* [TRY IT]: Select the lines of the records containing the word "대설주의보가" and list them.

··· MATERIAL FOR THIS TASK ···

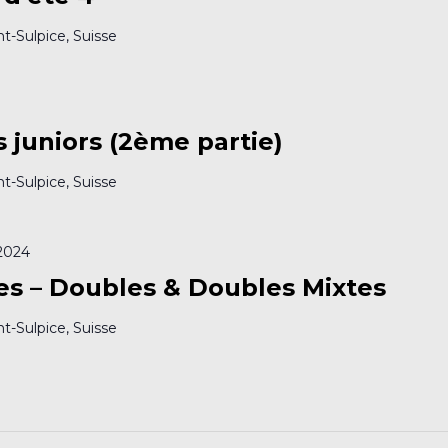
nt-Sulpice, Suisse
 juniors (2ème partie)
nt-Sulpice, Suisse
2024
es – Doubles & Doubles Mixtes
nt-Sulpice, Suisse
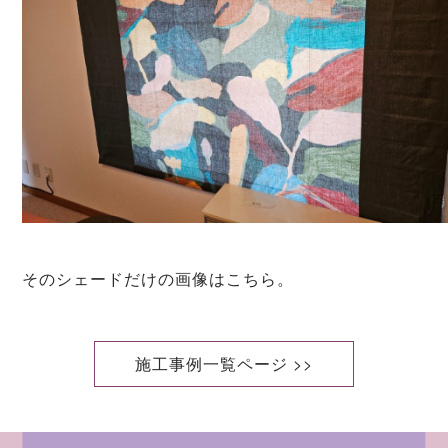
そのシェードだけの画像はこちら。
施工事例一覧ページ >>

···
··· MATERIAL FOR THIS TASK ···

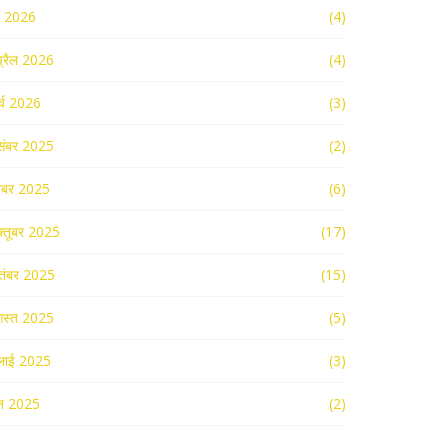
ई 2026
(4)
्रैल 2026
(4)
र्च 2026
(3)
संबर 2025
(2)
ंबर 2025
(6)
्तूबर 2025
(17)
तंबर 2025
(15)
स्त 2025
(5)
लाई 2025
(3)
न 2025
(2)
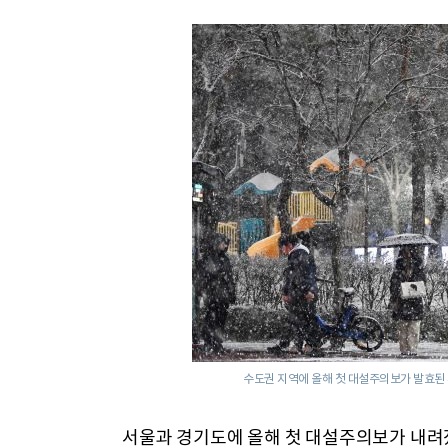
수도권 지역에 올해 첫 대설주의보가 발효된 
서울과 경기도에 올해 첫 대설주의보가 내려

···
··· MATERIAL FOR THIS TASK ···

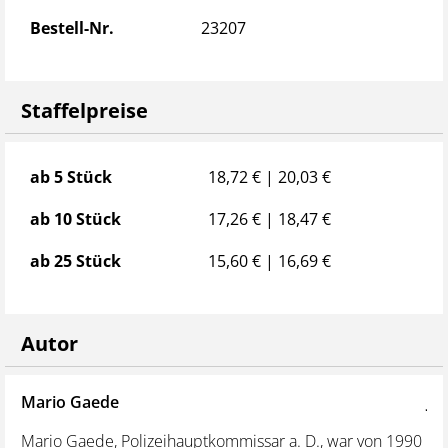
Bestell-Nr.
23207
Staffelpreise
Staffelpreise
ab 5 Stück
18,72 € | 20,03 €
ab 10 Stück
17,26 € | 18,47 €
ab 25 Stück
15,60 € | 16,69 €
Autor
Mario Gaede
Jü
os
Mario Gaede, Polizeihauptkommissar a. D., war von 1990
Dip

···

* [PROBLEM SOLUTION]:
수도권 지역에 올해 첫 대설주의보가 발효된 
서울과 경기도에 올해 첫 대설주의보가 내려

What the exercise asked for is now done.